----- Records for this task -----

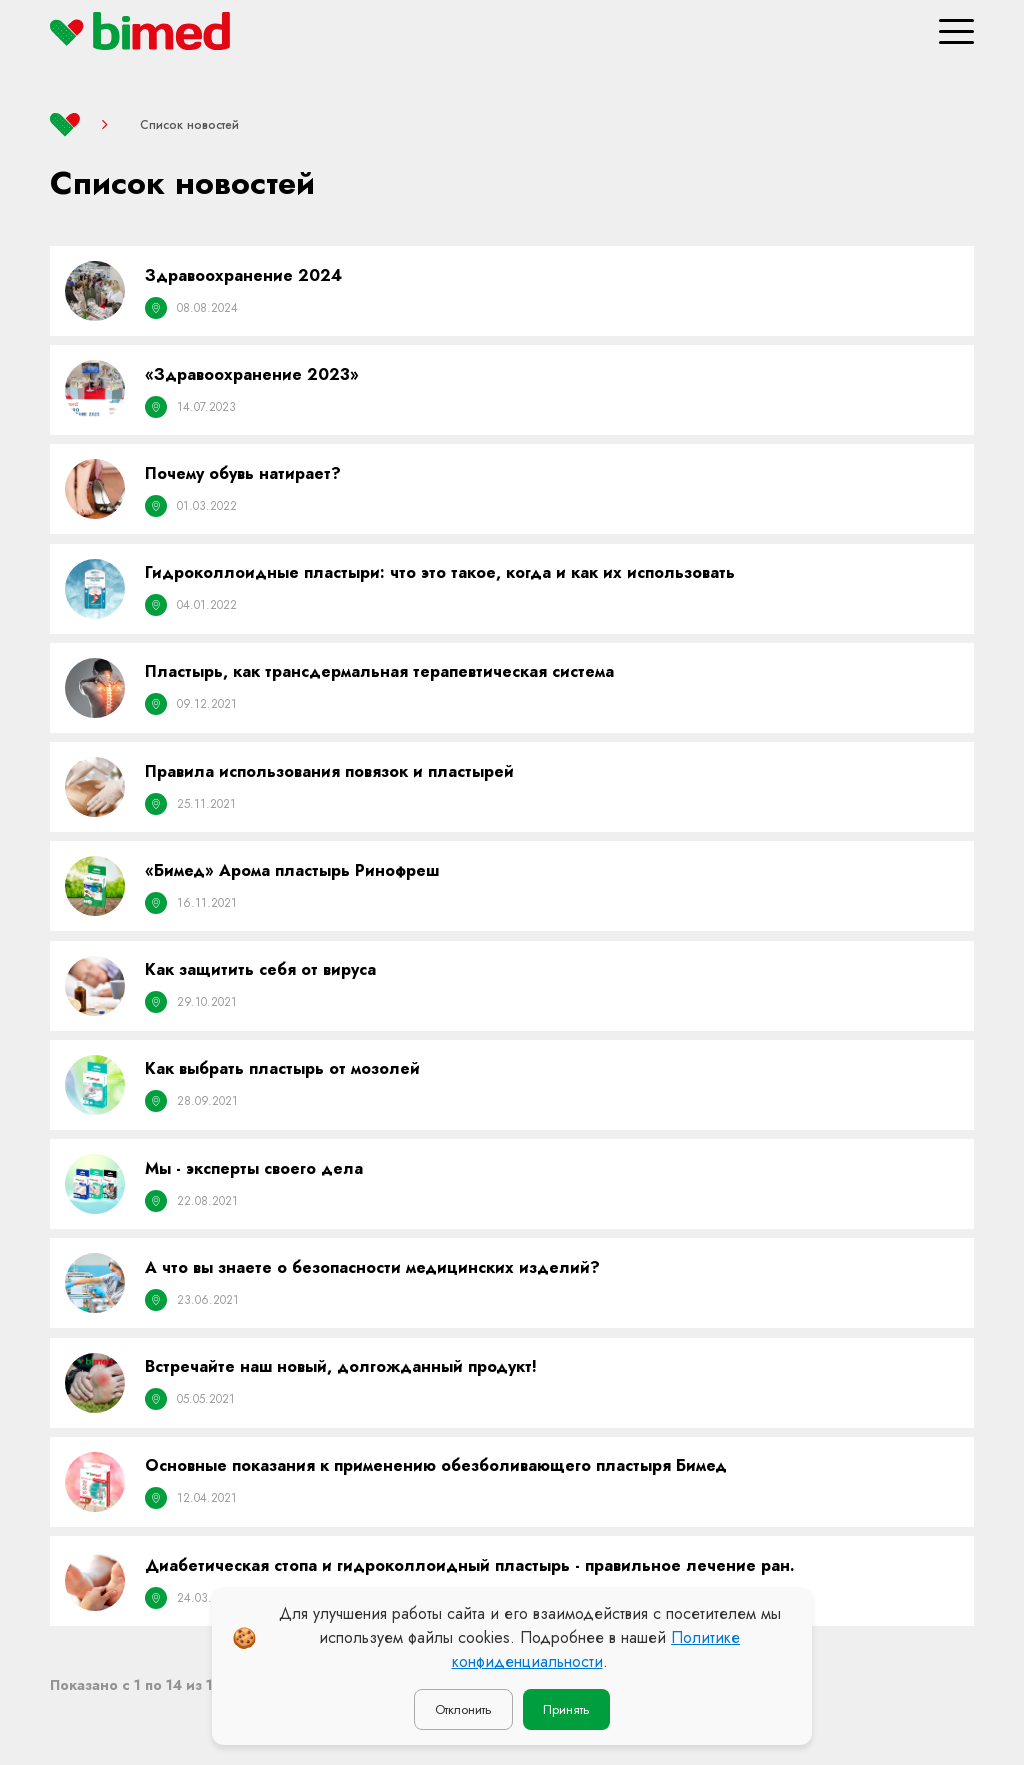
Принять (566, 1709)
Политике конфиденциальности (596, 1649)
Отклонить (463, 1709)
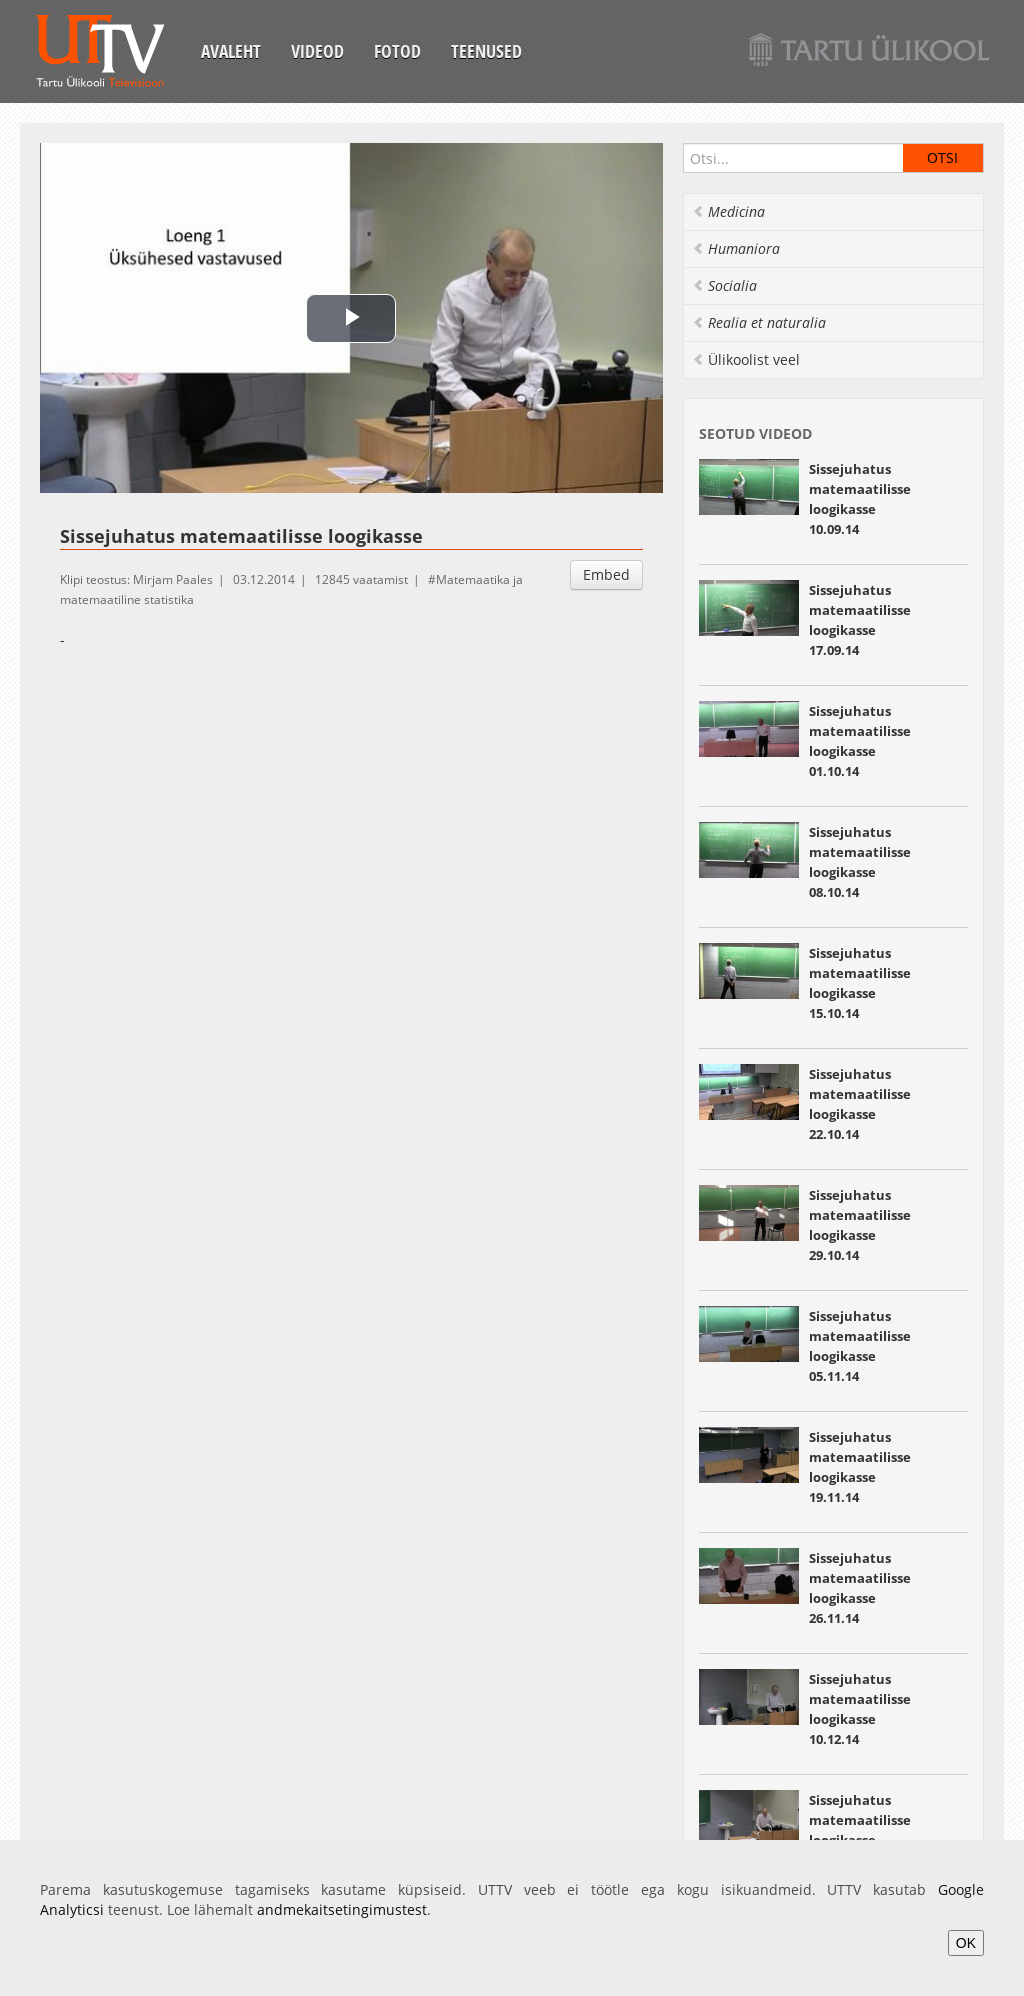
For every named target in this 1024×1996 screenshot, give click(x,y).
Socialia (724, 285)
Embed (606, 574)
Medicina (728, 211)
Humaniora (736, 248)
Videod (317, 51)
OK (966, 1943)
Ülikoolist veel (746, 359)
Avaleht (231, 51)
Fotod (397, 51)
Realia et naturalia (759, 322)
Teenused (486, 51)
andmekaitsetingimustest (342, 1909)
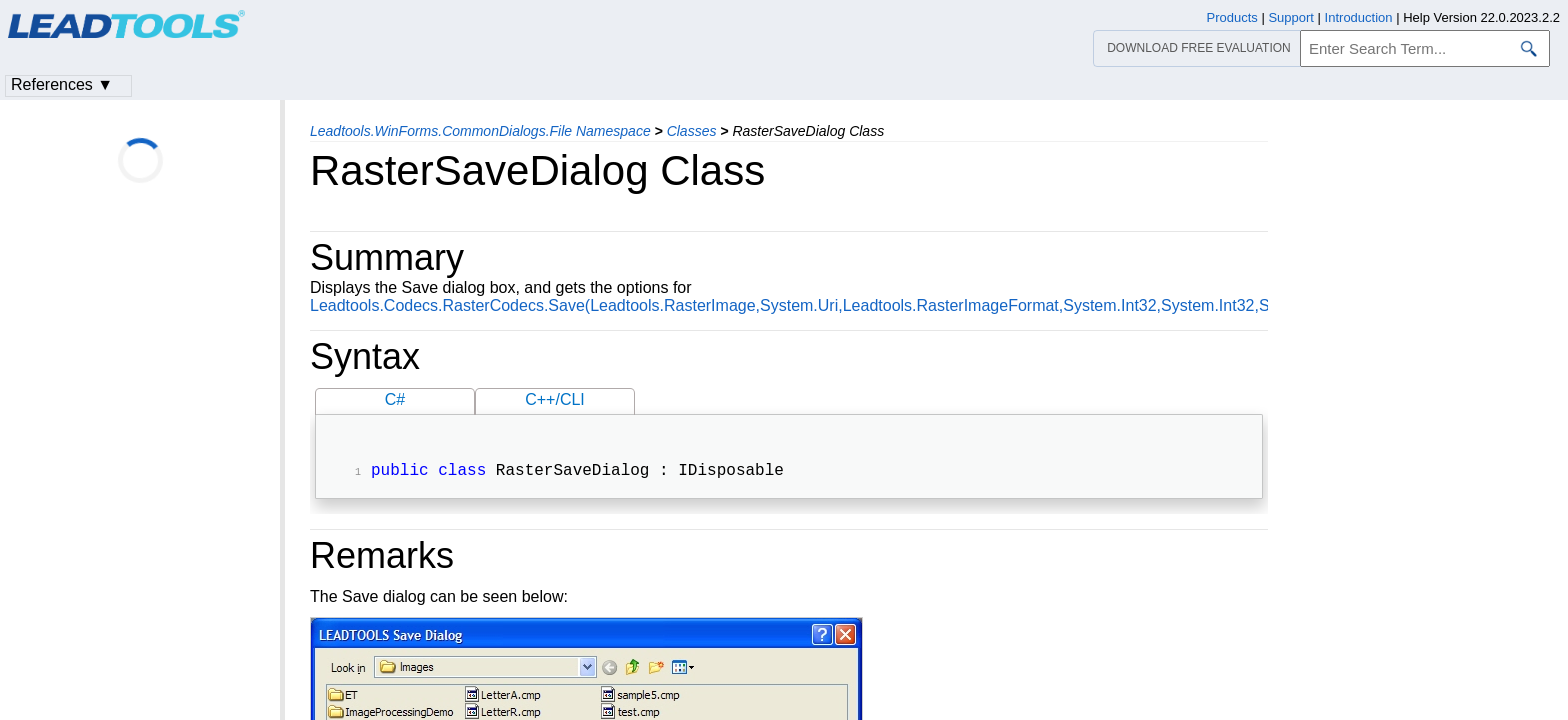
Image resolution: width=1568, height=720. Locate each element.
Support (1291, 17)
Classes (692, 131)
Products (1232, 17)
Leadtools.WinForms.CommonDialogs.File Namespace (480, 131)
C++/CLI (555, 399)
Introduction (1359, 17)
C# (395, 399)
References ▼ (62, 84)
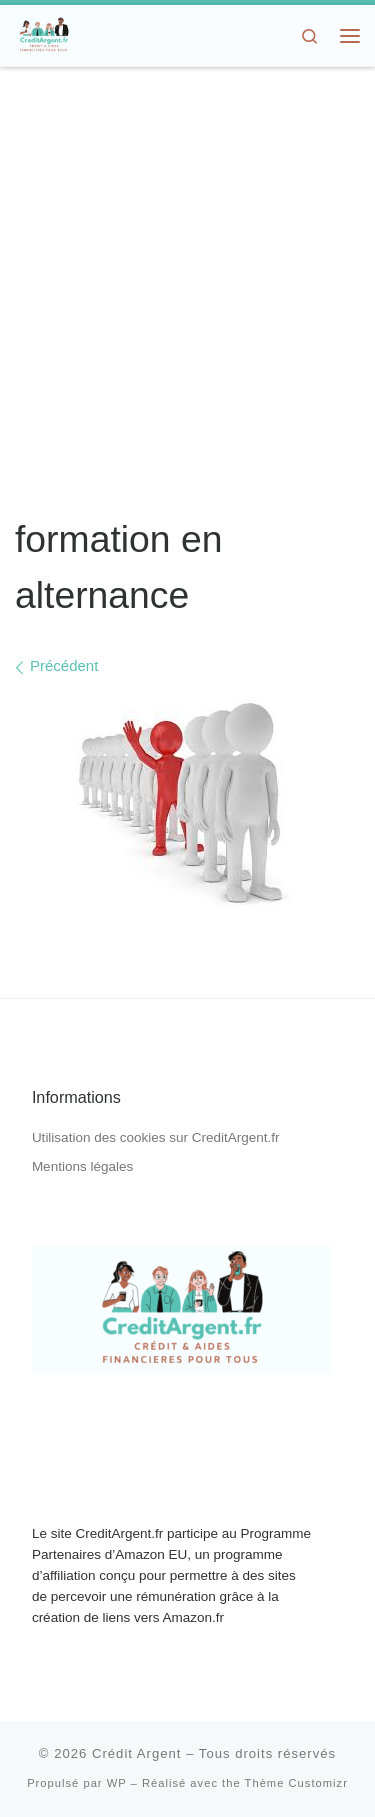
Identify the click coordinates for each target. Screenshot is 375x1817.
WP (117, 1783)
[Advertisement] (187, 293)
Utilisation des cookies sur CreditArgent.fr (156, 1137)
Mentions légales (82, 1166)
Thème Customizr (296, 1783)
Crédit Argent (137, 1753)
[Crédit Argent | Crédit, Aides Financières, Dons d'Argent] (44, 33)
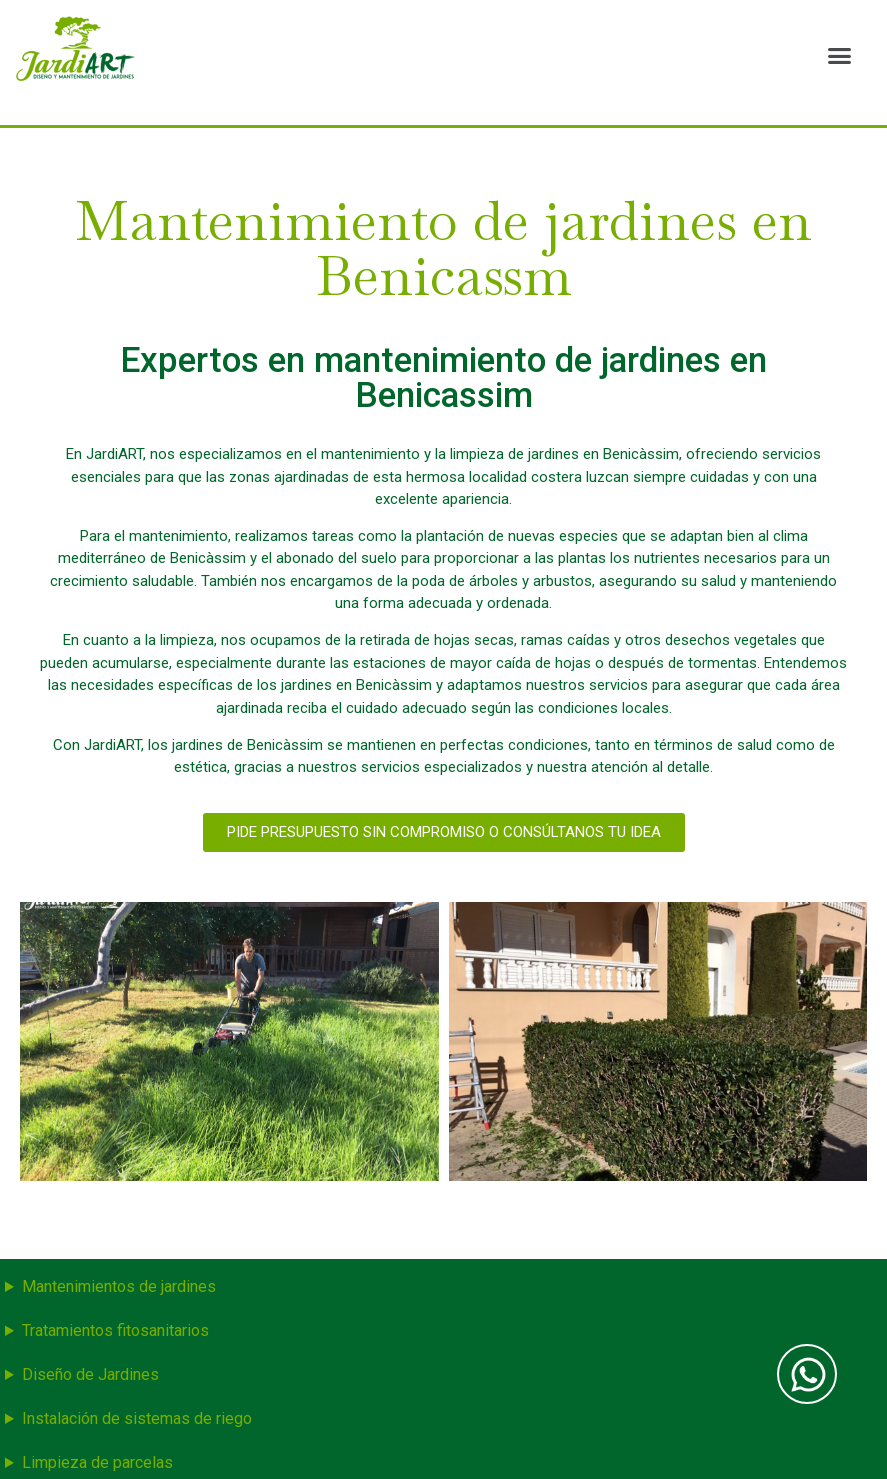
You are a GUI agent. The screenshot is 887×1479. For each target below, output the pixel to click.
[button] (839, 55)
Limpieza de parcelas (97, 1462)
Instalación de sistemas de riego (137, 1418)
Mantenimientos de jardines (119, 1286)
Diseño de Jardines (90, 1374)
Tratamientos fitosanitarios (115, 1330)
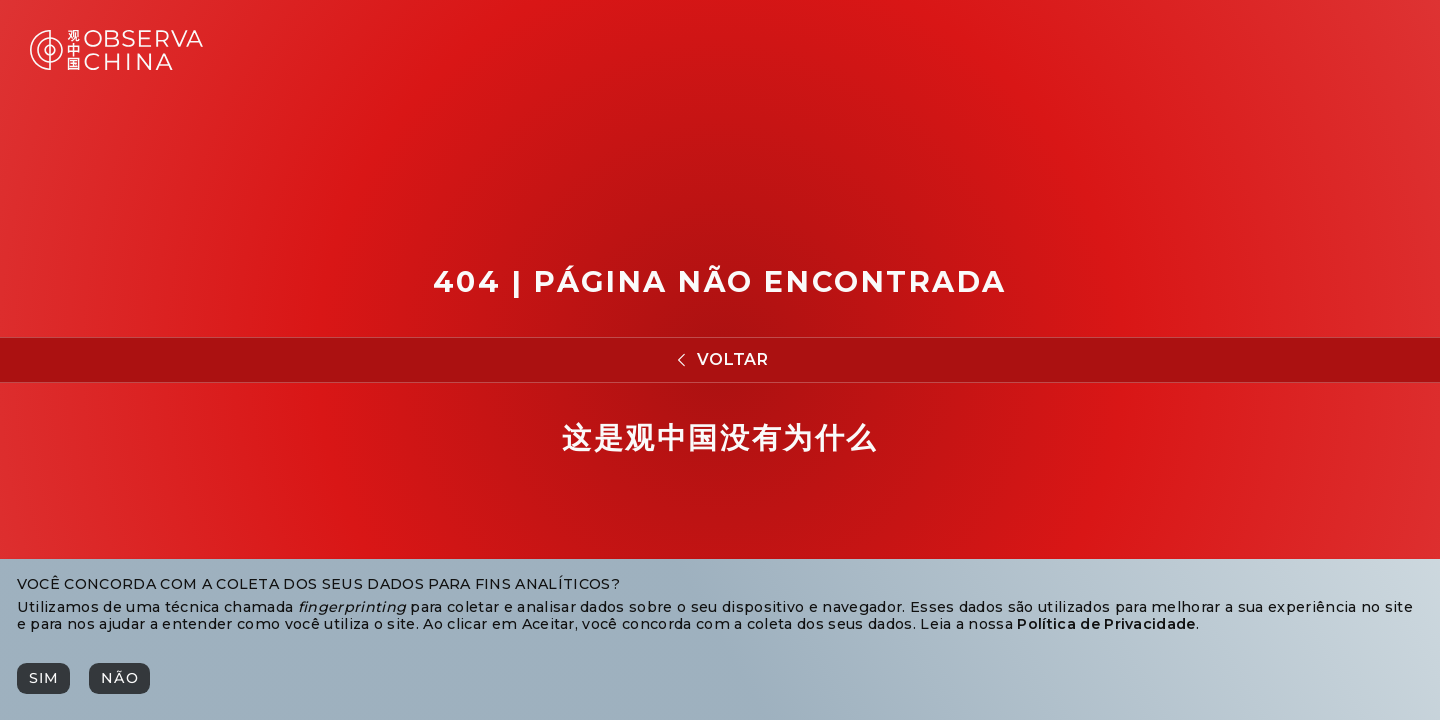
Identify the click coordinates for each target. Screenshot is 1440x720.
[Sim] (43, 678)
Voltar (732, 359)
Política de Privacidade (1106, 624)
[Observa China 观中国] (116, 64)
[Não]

-----

The expected output is every entry, retyped exactly, with all pictures removed.

Принять (566, 1709)
Политике конфиденциальности (596, 1649)
Отклонить (463, 1709)
For every named target in this 1024×1996 screenshot, give click(x,y).
Socialia (724, 285)
Embed (606, 574)
Medicina (728, 211)
Humaniora (736, 248)
Videod (317, 51)
OK (966, 1943)
Ülikoolist veel (746, 359)
Avaleht (231, 51)
Fotod (397, 51)
Realia et naturalia (759, 322)
Teenused (486, 51)
andmekaitsetingimustest (342, 1909)
Image resolution: width=1568, height=720. Locate each element.
Support (1291, 17)
Classes (692, 131)
Products (1232, 17)
Leadtools.WinForms.CommonDialogs.File Namespace (480, 131)
C++/CLI (555, 399)
Introduction (1359, 17)
C# (395, 399)
References ▼ (62, 84)
Identify the click coordinates for each target. Screenshot is 375x1817.
WP (117, 1783)
[Advertisement] (187, 293)
Utilisation des cookies sur CreditArgent.fr (156, 1137)
Mentions légales (82, 1166)
Thème Customizr (296, 1783)
Crédit Argent (137, 1753)
[Crédit Argent | Crédit, Aides Financières, Dons d'Argent] (44, 33)
You are a GUI agent. The screenshot is 887×1479. For each target below, output the pixel to click.
[button] (839, 55)
Limpieza de parcelas (97, 1462)
Instalación de sistemas de riego (137, 1418)
Mantenimientos de jardines (119, 1286)
Diseño de Jardines (90, 1374)
Tratamientos fitosanitarios (115, 1330)
Identify the click coordinates for each target. Screenshot is 1440x720.
[Sim] (43, 678)
Voltar (732, 359)
Política de Privacidade (1106, 624)
[Observa China 观中国] (116, 64)
[Não]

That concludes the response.